This document which is the latest document on SEN for parents and carers (2009) says:

quote:
The term ‘special educational needs’ has a legal definition. Children with special educational needs all have learning difficulties or disabilities that make it harder for them to learn than most children of the same age. These children may need extra or different help from that given to other children of the same age.

<snip>

Children with special educational needs may need extra help because of a range of needs, such as in thinking and understanding, physical or sensory difficulties, emotional and behavioural difficulties, or difficulties with speech and language or how they relate to and behave with other people.

Many children will have special educational needs of some kind at some time during their education. Schools and other organisations can help most children overcome the barriers their difficulties present quickly and easily. But a few children will need extra help for some or all of their time in school.
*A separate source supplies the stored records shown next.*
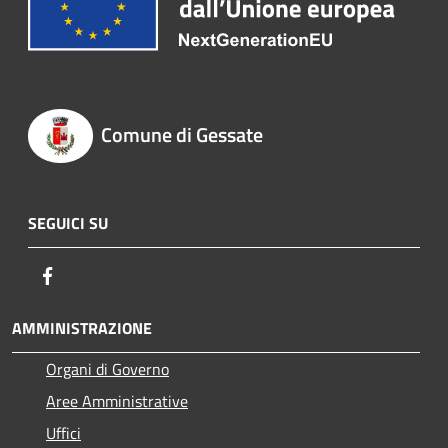
Comune di Gessate
SEGUICI SU
Facebook
AMMINISTRAZIONE
Organi di Governo
Aree Amministrative
Uffici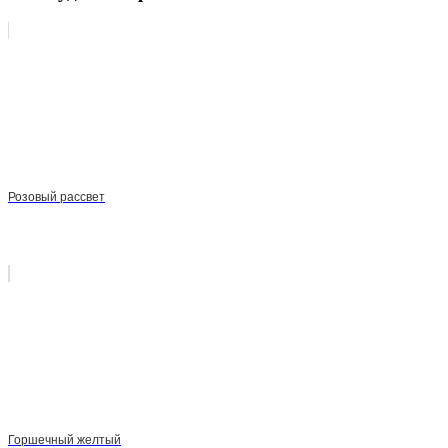
Розовый рассвет
Горшечный желтый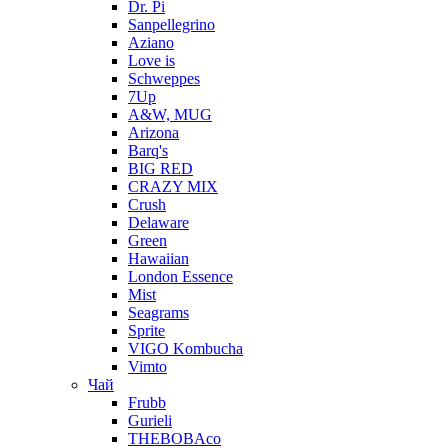
Dr. Pi
Sanpellegrino
Aziano
Love is
Schweppes
7Up
A&W, MUG
Arizona
Barq's
BIG RED
CRAZY MIX
Crush
Delaware
Green
Hawaiian
London Essence
Mist
Seagrams
Sprite
VIGO Kombucha
Vimto
Чай
Frubb
Gurieli
THEBOBAco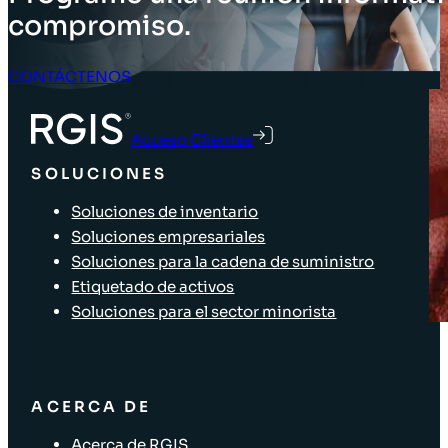
compromiso.
CONTÁCTENOS
Acceso Clientes
SOLUCIONES
Soluciones de inventario
Soluciones empresariales
Soluciones para la cadena de suministro
Etiquetado de activos
Soluciones para el sector minorista
ACERCA DE
Acerca de RGIS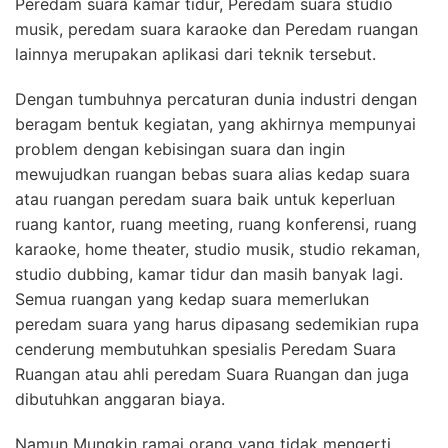
Peredam suara kamar tidur, Peredam suara studio
musik, peredam suara karaoke dan Peredam ruangan
lainnya merupakan aplikasi dari teknik tersebut.
Dengan tumbuhnya percaturan dunia industri dengan
beragam bentuk kegiatan, yang akhirnya mempunyai
problem dengan kebisingan suara dan ingin
mewujudkan ruangan bebas suara alias kedap suara
atau ruangan peredam suara baik untuk keperluan
ruang kantor, ruang meeting, ruang konferensi, ruang
karaoke, home theater, studio musik, studio rekaman,
studio dubbing, kamar tidur dan masih banyak lagi.
Semua ruangan yang kedap suara memerlukan
peredam suara yang harus dipasang sedemikian rupa
cenderung membutuhkan spesialis Peredam Suara
Ruangan atau ahli peredam Suara Ruangan dan juga
dibutuhkan anggaran biaya.
Namun Mungkin ramai orang yang tidak mengerti,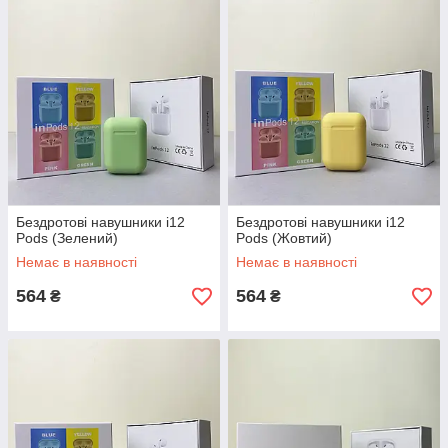
Бездротові навушники i12
Бездротові навушники i12
Pods (Зелений)
Pods (Жовтий)
Немає в наявності
Немає в наявності
564
564
₴
₴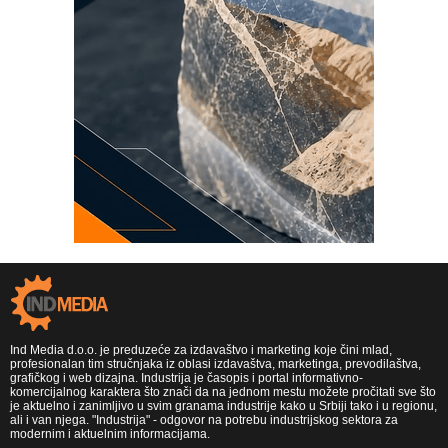
Ind Media d.o.o. je preduzeće za izdavaštvo i marketing koje čini mlad,
profesionalan tim stručnjaka iz oblasi izdavaštva, marketinga, prevodilaštva,
grafičkog i web dizajna. Industrija je časopis i portal informativno-
komercijalnog karaktera što znači da na jednom mestu možete pročitati sve što
je aktuelno i zanimljivo u svim granama industrije kako u Srbiji tako i u regionu,
ali i van njega. "Industrija" - odgovor na potrebu industrijskog sektora za
modernim i aktuelnim informacijama.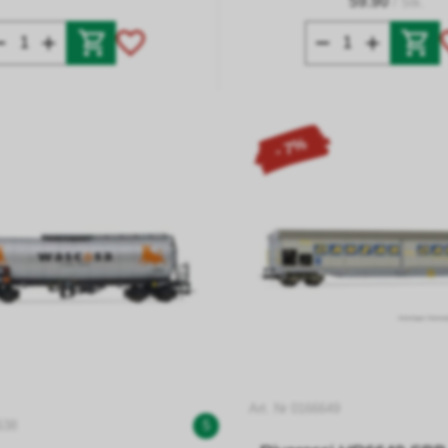
59.90
/ Stk.
- 7%
Art. Nr 0166649
638
5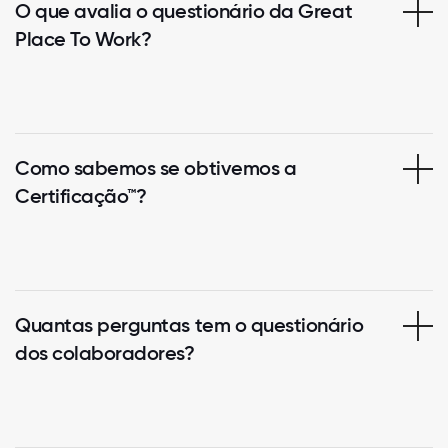
O que avalia o questionário da Great
Place To Work?
Como sabemos se obtivemos a
Certificação™?
Quantas perguntas tem o questionário
dos colaboradores?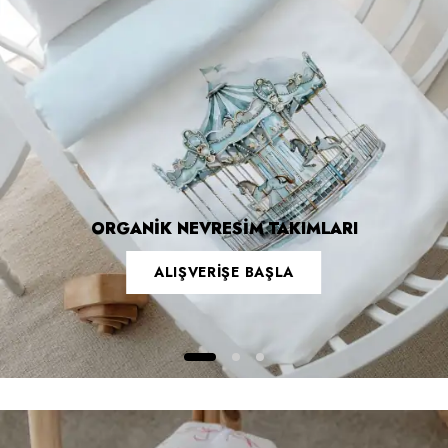
ORGANİK NEVRESİM TAKIMLARI
ALIŞVERİŞE BAŞLA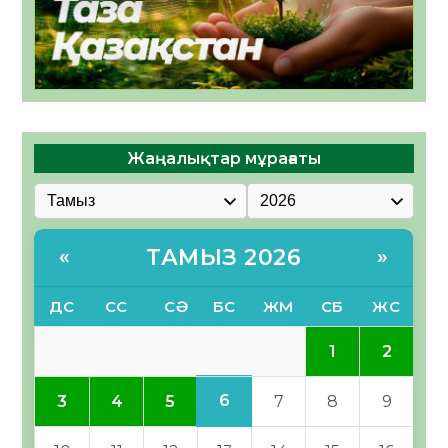
Жаңалықтар мұрағаты
ТАМЫЗ 2026
«
»
ДС
СС
СӘ
БС
ЖМ
СБ
ЖС
1
2
6
3
4
5
7
8
9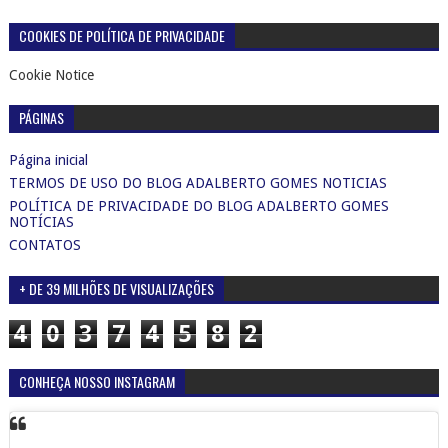
COOKIES DE POLÍTICA DE PRIVACIDADE
Cookie Notice
PÁGINAS
Página inicial
TERMOS DE USO DO BLOG ADALBERTO GOMES NOTICIAS
POLÍTICA DE PRIVACIDADE DO BLOG ADALBERTO GOMES
NOTÍCIAS
CONTATOS
+ DE 39 MILHÕES DE VISUALIZAÇÕES
4
0
3
7
4
5
8
2
CONHEÇA NOSSO INSTAGRAM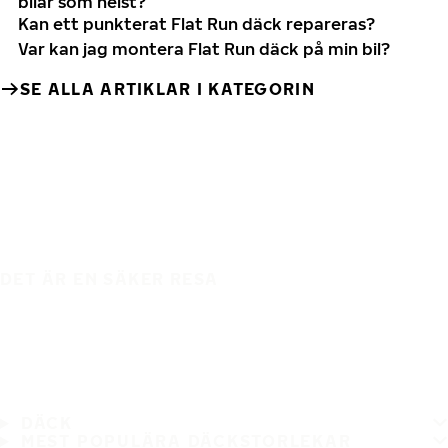
bilar som helst?
Kan ett punkterat Flat Run däck repareras?
Var kan jag montera Flat Run däck på min bil?
SE ALLA ARTIKLAR I KATEGORIN
DET ÄR EN SÄKER RESA
DÄCK
MEST POPULÄRA DÄCKSTORLEKAR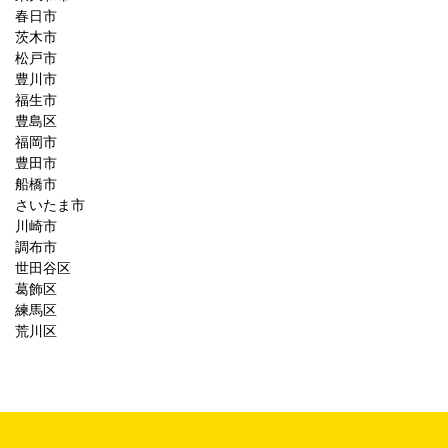
春日市
茨木市
松戸市
豊川市
福生市
豊島区
福岡市
豊田市
船橋市
さいたま市
川崎市
調布市
世田谷区
葛飾区
練馬区
荒川区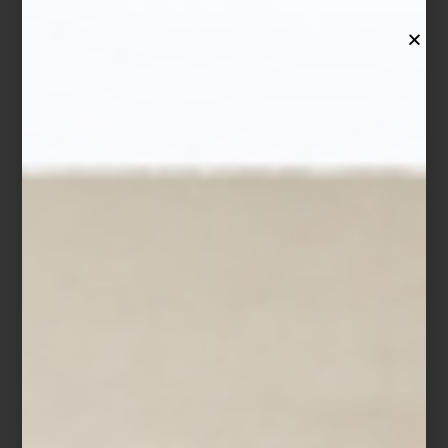
35,880
, 2022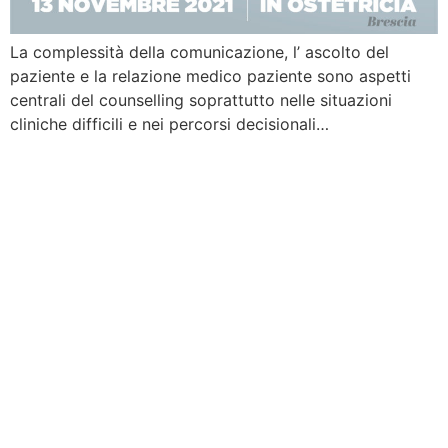
La complessità della comunicazione, l’ ascolto del
paziente e la relazione medico paziente sono aspetti
centrali del counselling soprattutto nelle situazioni
cliniche difficili e nei percorsi decisionali…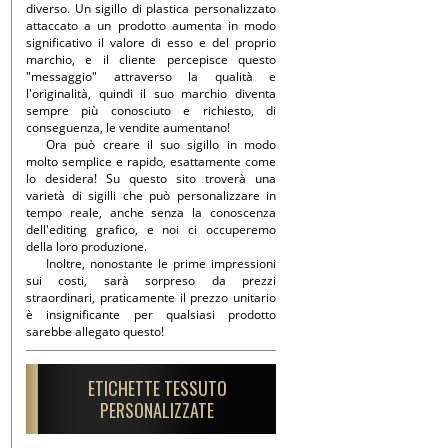
diverso. Un sigillo di plastica personalizzato
attaccato a un prodotto aumenta in modo
significativo il valore di esso e del proprio
marchio, e il cliente percepisce questo
"messaggio" attraverso la qualità e
l'originalità, quindi il suo marchio diventa
sempre più conosciuto e richiesto, di
conseguenza, le vendite aumentano!
Ora può creare il suo sigillo in modo
molto semplice e rapido, esattamente come
lo desidera! Su questo sito troverà una
varietà di sigilli che può personalizzare in
tempo reale, anche senza la conoscenza
dell'editing grafico, e noi ci occuperemo
della loro produzione.
Inoltre, nonostante le prime impressioni
sui costi, sarà sorpreso da prezzi
straordinari, praticamente il prezzo unitario
è insignificante per qualsiasi prodotto
sarebbe allegato questo!
ETICHETTE TESSUTO
PERSONALIZZATE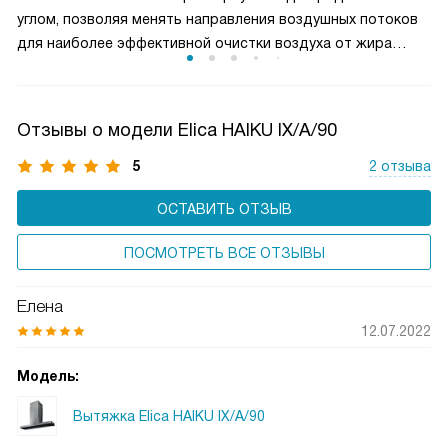
и чистым.
углом, позволяя менять направления воздушных потоков
для наиболее эффективной очистки воздуха от жира
и микрочастиц пищи. Чаще всего такие фильтры можно
мыть в посудомоечной машине, что облегчает уход
за прибором.
Отзывы о модели Elica HAIKU IX/A/90
5
2 отзыва
ОСТАВИТЬ ОТЗЫВ
ПОСМОТРЕТЬ ВСЕ ОТЗЫВЫ
Елена
12.07.2022
Модель:
Вытяжка Elica HAIKU IX/A/90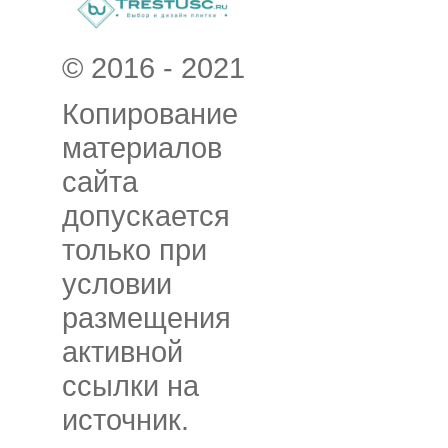
© 2016 - 2021
Копирование
материалов
сайта
допускается
только при
условии
размещения
активной
ссылки на
источник.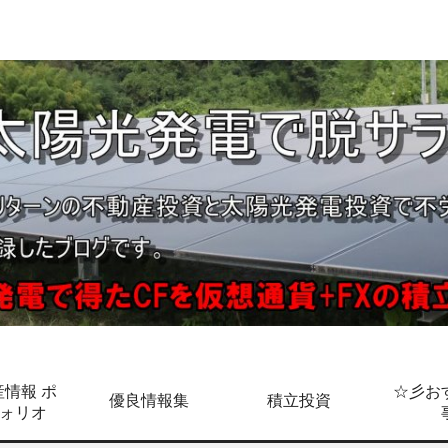
情報 ポ
☆彡お
優良情報集
積立投資
ォリオ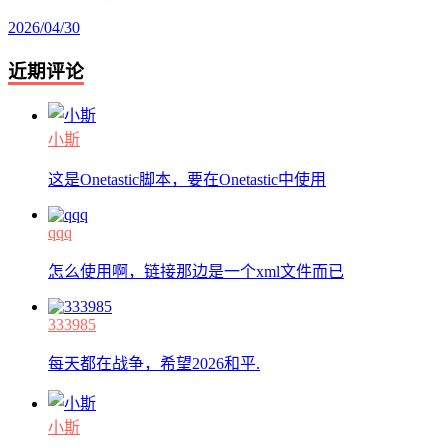
2026/04/30
近期评论
小斯
这是Onetastic脚本，要在Onetastic中使用
qqq
怎么使用啊，链接那边是一个xml文件而已
333985
每天都在战争，希望2026和平.
小斯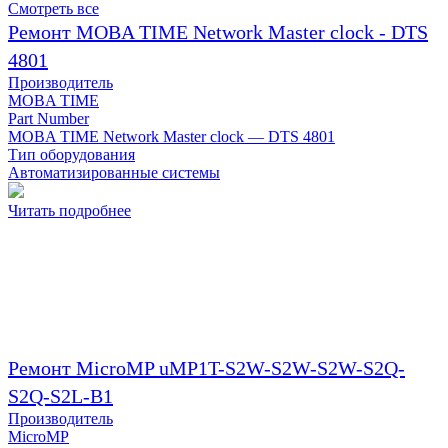
Смотреть все
Ремонт MOBA TIME Network Master clock - DTS
4801
Производитель
MOBA TIME
Part Number
MOBA TIME Network Master clock — DTS 4801
Тип оборудования
Автоматизированные системы
Читать подробнее
Ремонт MicroMP uMP1T-S2W-S2W-S2W-S2Q-
S2Q-S2L-B1
Производитель
MicroMP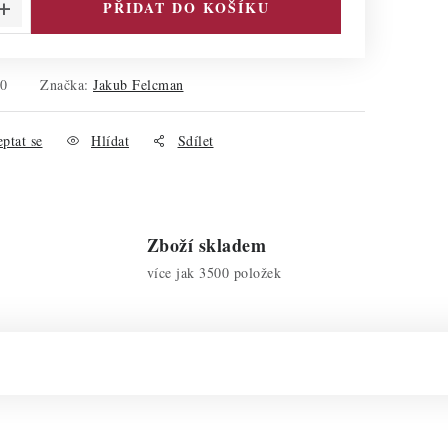
PŘIDAT DO KOŠÍKU
70
Značka:
Jakub Felcman
ptat se
Hlídat
Sdílet
Zboží skladem
více jak 3500 položek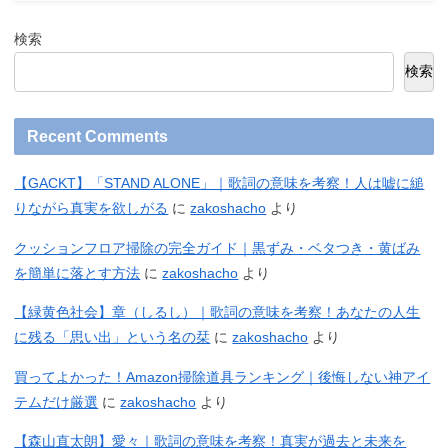
検索
検索
Recent Comments
【GACKT】「STAND ALONE」｜歌詞の意味を考察！人は嘘に縋
りながら真実を欲しがる
に
zakoshacho
より
クッションフロア掃除の完全ガイド｜黒ずみ・ベタつき・黄ばみ
を簡単に落とす方法
に
zakoshacho
より
【緑黄色社会】章（しるし）｜歌詞の意味を考察！あなたの人生
に残る「思い出」という名の栞
に
zakoshacho
より
買ってよかった！Amazon掃除道具ランキング｜後悔しない神アイ
テムだけ厳選
に
zakoshacho
より
【森山直太朗】愛々｜歌詞の意味を考察！真実が過去と未来を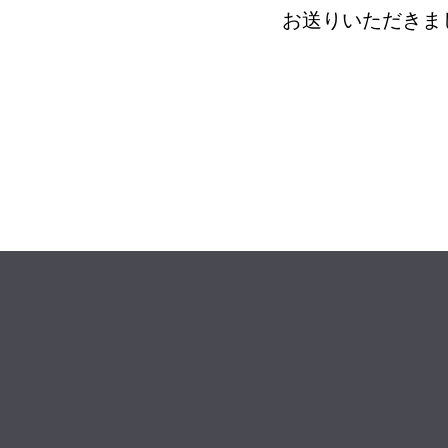
お送りいただきま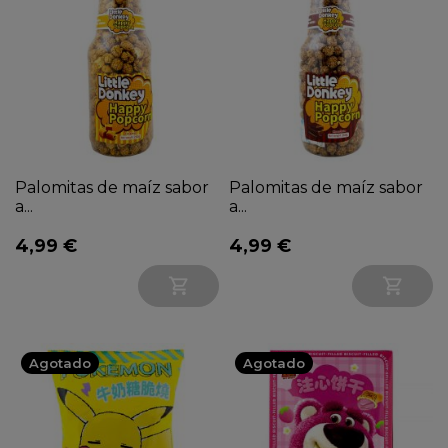
Palomitas de maíz sabor
Palomitas de maíz sabor
a...
a...
4,99 €
4,99 €


Agotado
Agotado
I suspect that oldandrew is not disputing the obvious physical needs as may be needing help, but the students with behavioural difficulties, who can and do disrupt classes in mainstream schools.
Yes, I realize all that. Nonetheless, we have spent considerable time on this thread with oldandrew presenting himself as an expert on this topic, and insisting with increasing vehemence that any discussion of visual or hearing impairments of any sort was "a red herring" on a discussion of SEN since SEN does not deal with "physical impairments"* under any circumstances. Your link would seem to put lie to that, and raise questions about oldandrew's overall credibility as a self-proclaimed expert on SEN.

*again, the distinction seems forced to me, along with the underlying implication that "some disabilities are more worthy than others".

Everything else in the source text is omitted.